Com base em resultados de pesquisas recentes da psicologia evolutiva, da neurociência cognitiva e dos estudos do desenvolvimento infantil, Rifkin argumenta que a visão de que os humanos são por natureza egoístas, racionais, materialistas, individualistas e utilitarista  estaria incorreta: os humanos são empáticos por natureza, realizam-se na compaixão, solidariedade e pertencimento.

Entretanto, a extensão da empatia humana é produto da história. A cada novo regime energético e de comunicação a empatia humana ganha maior alcance. Ao estender o sistema nervoso central de cada indivíduo e da sociedade como um todo, as revoluções nos regimes energéticos e nas formas de comunicação proporcionam um campo empático cada vez mais inclusivo.

Um exemplo: durante o período das grandes civilizações agrícolas-hidráulicas, caracterizada pela escrita e consciência teológica, a sensibilidade empática passou a englobar além dos laços de sangue e tribais, os laços com base na afiliação religiosa comum. Judeus passaram a simpatizar com os judeus, os cristãos com cristãos, muçulmanos com os muçulmanos. Na primeira revolução industrial, caracterizada pelos meios de comunicação escritos e da consciência ideológica, a sensibilidade empática foi estendida para as fronteiras nacionais, alemães desenvolvendo maior empatia com alemães, japoneses com japoneses. Na Segunda Revolução Industrial, caracterizada pelo uso de combustíveis fósseis e comunicação eletrônica, as pessoas começaram a se identificar com outras pessoas com interesses semelhantes.

Com a atual revolução dos meios de comunicação, produto do recente salto na tecnologia da informação, e a necessidade de um  regime energético baseado em fontes de energia renováveis e não mais nos combustíveis fósseis, que o autor denomina de Terceira Revolução Indústrial,  o homem encontrou a possibilidade de expandir seus sentimentos empáticos para todos da espécie humana, até mesmo para outras espécies, os não-humanos, para o planeta terra, o que o autor denomina de a empatia global ou biosférica.

Porém, nessa transição para um novo regime energético e de comunicação, a empatia global é ao mesmo tempo apenas uma possibilidade e uma necessidade para a própria sobrevivência do planeta terra.
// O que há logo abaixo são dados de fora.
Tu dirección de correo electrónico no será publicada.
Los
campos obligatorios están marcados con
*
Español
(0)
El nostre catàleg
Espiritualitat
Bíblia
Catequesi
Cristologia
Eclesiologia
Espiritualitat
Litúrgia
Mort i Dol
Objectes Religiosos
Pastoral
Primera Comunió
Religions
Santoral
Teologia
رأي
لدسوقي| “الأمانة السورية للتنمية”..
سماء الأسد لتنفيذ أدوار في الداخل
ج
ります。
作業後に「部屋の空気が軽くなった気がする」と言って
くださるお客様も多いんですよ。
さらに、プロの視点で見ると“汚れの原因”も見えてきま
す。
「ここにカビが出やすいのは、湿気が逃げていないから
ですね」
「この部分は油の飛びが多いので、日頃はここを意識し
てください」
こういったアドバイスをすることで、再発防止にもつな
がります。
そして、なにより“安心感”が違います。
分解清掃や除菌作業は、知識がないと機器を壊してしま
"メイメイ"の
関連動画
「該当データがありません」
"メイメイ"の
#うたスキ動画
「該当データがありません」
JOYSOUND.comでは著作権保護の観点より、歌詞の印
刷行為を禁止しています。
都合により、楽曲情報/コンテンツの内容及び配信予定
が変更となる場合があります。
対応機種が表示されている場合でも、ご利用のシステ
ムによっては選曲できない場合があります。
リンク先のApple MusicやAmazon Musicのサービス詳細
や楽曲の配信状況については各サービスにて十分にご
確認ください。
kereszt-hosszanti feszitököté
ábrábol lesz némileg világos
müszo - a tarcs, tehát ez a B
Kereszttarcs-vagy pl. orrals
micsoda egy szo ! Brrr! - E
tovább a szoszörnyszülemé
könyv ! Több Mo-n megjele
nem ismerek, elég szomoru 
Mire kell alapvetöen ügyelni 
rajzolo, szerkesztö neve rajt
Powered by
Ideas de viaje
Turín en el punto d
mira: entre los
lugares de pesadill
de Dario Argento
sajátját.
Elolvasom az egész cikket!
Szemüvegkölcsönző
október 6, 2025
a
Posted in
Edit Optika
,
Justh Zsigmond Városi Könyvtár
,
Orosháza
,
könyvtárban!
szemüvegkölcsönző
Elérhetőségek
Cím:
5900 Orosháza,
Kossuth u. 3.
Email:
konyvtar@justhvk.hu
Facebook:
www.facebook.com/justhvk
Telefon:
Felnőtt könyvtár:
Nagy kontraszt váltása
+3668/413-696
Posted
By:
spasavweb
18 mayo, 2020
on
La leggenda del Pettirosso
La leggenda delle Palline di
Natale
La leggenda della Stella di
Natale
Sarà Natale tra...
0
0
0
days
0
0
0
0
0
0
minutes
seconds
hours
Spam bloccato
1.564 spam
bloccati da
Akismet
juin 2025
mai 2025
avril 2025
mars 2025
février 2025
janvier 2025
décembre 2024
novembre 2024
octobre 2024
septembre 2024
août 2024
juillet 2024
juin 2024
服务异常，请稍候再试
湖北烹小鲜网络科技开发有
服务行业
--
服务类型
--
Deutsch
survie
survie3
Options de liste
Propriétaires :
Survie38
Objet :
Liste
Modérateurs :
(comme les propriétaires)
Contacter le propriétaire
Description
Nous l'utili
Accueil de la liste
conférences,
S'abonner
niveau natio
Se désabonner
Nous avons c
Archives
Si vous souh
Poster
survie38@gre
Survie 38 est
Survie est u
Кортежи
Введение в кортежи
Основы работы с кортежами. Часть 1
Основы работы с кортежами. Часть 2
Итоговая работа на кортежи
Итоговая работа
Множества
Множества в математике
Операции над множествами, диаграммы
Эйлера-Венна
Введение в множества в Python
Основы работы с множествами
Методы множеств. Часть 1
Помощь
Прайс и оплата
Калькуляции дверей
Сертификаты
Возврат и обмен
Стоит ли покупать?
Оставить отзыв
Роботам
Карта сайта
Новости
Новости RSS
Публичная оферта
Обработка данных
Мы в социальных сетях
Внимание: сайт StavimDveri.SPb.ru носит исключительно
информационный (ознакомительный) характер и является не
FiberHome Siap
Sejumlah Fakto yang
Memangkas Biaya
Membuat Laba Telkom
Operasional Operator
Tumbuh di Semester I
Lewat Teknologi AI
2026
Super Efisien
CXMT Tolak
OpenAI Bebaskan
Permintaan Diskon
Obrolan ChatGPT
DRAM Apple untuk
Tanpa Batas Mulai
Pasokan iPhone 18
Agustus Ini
O mesmo regime energético, baseado nos combustíveis fósseis,  que permitiu um maior desenvolvimento da empatia humana está colocando em risco o próprio planeta Terra.  Nesse sentido, o autor coloca a questão que considera central em seu livro: Podemos alcançar a empatia global a tempo de salvar a Terra da extinção?

A extensão da empatia dos humanos aos outros animais não-humanos (“our fellow species” como chama o autor), o ativismo pelos direitos dos animais e sua importância para o desenvolvimento de uma empatia biosférica são tratados em apenas 6 páginas do livro. Para Rifkin, o movimento dos direitos animais é um “possivel prenúncio da chegada da Era da Empatia”.

É decepcionante a superficialidade e leveza com que Rifkin trata a questão da relação dos humanos com os não-humanos no The Empathic Civilization. Em especial, pelo fato de sua companheira, Carol Grunewald, ser uma ativista pelos direitos animais e o próprio Rifkin autor de Beyond the Beef – The Rise and Fall of Cattle Culture (Além do Bife: Ascensão e Queda da Cultura do Gado) , de 1992, e do artigo A Chage Of Heart About Animals (Uma mudança de coração sobre os animais), de 2003, sobre a necessidade dos humanos expandir sua empatia aos animais não-humanos.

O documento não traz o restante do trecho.